The figurehead leader posted a photo of himself walking out of his airplane in Beijing, shaking hands with masked Chinese officials while the Cuban official was apparently exempt from China’s totalitarian coronavirus protocol.

“We come in response to an invitation from the esteemed President Xi Jinping, a great friend of Cuba,” Díaz-Canel wrote on his account. “Intense, productive, and surely thrilling hours await.”

Granma emphasized “friendship” and ideological ties in its coverage of the meeting, suggesting that Díaz-Canel had traveled across the world seeking to reaffirm “solidarity” between communists, not to benefit Cuba in any way.

“Cuba and China today constitute reference points – although each country does it within their own characteristics – regarding the construction of socialism,” Granma claimed. “Between both nations there is a will that definitively and firmly unites them: contrary to the most complex international contexts both have cultivated and defended friendship, and throughout over 60 years they have known how to construct deep nexuses of cooperation in various spheres.”

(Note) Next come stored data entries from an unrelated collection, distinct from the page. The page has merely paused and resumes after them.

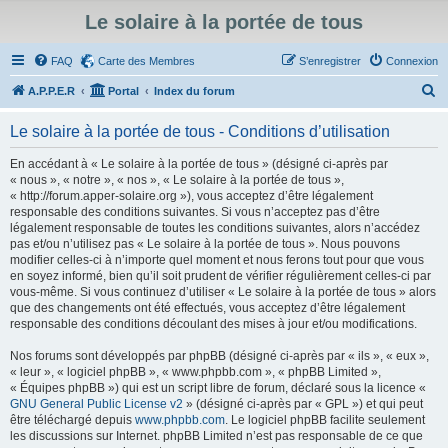
Le solaire à la portée de tous
FAQ
Carte des Membres
S’enregistrer
Connexion
R
A.P.P.E.R
Portal
Index du forum
e
Le solaire à la portée de tous - Conditions d’utilisation
c
h
En accédant à « Le solaire à la portée de tous » (désigné ci-après par
« nous », « notre », « nos », « Le solaire à la portée de tous »,
e
« http://forum.apper-solaire.org »), vous acceptez d’être légalement
r
responsable des conditions suivantes. Si vous n’acceptez pas d’être
légalement responsable de toutes les conditions suivantes, alors n’accédez
c
pas et/ou n’utilisez pas « Le solaire à la portée de tous ». Nous pouvons
h
modifier celles-ci à n’importe quel moment et nous ferons tout pour que vous
en soyez informé, bien qu’il soit prudent de vérifier régulièrement celles-ci par
e
vous-même. Si vous continuez d’utiliser « Le solaire à la portée de tous » alors
r
que des changements ont été effectués, vous acceptez d’être légalement
responsable des conditions découlant des mises à jour et/ou modifications.
Nos forums sont développés par phpBB (désigné ci-après par « ils », « eux »,
« leur », « logiciel phpBB », « www.phpbb.com », « phpBB Limited »,
« Équipes phpBB ») qui est un script libre de forum, déclaré sous la licence «
GNU General Public License v2
» (désigné ci-après par « GPL ») et qui peut
être téléchargé depuis
www.phpbb.com
. Le logiciel phpBB facilite seulement
les discussions sur Internet. phpBB Limited n’est pas responsable de ce que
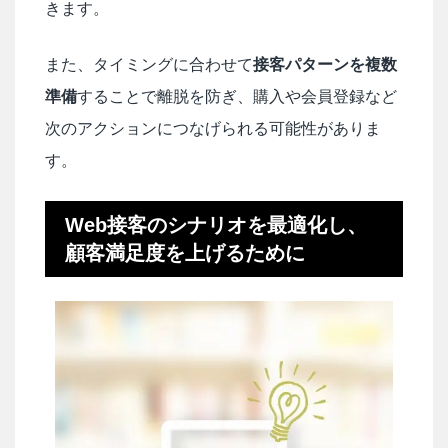
きます。
また、タイミングに合わせて
接客パターンを複数
準備
することで離脱を防ぎ、購入や会員登録など
次のアクションにつなげられる可能性がありま
す。
Web接客のシナリオを最適化し、
顧客満足度を上げるために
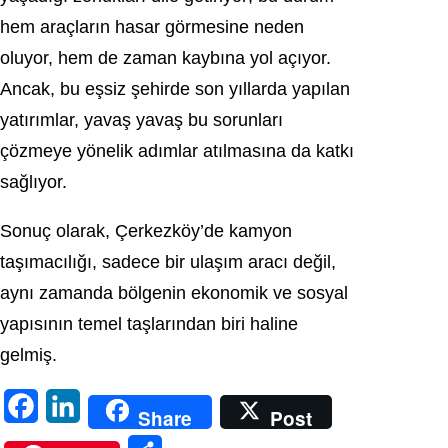
hem araçların hasar görmesine neden
oluyor, hem de zaman kaybına yol açıyor.
Ancak, bu eşsiz şehirde son yıllarda yapılan
yatırımlar, yavaş yavaş bu sorunları
çözmeye yönelik adımlar atılmasına da katkı
sağlıyor.
Sonuç olarak, Çerkezköy’de kamyon
taşımacılığı, sadece bir ulaşım aracı değil,
aynı zamanda bölgenin ekonomik ve sosyal
yapısının temel taşlarından biri haline
gelmiş.
F
L
Share
Post
a
i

Granma held up alleged cooperation in “biotechnology” as an example, but did not state that Díaz-Canel would seek to expand any known agreements in that field between Beijing and Havana.

Díaz-Canel is nonetheless expected to seek some financial agreements with the world’s second-largest economy, particularly give the dire situation that his regime has created on the island. The Chinese state propaganda outlet Global Times noted in an infographic on the meeting that China is Cuba’s largest trade partner and the two expanded their trade volume last year by 7.2 percent. China claims that Cuba is its second-largest trade partner in the Caribbean, despite Cuba not having any significant exports.

Last year, Cuba formally joined the BRI “energy alliance,” part of the greater global infrastructure plan centered around selling renewable energy to poor countries. Cuban officials “invited Chinese and other [BRI] member nations’ corporations and institutions to work in sectors like the development of green energy and inclusive access to energy services,” Granma reported at the time.

China’s ambassador to the island, Ma Hui, suggested economics was at the top of the list of concerns in Díaz-Canel’s visit in remarks to Xinhua published on Thursday, as the symbolic leader arrived in Beijing.

“The two countries have seen expanded cooperation and exchanges in sectors including energy, agriculture, bio-pharmaceuticals, science and technology, education and culture,” Xinhua paraphrased the diplomat as saying. “Bilateral trade is also expanding, Ma said, adding that Cuban exports of rum, honey and sea products continue to gain ground in the Chinese market.”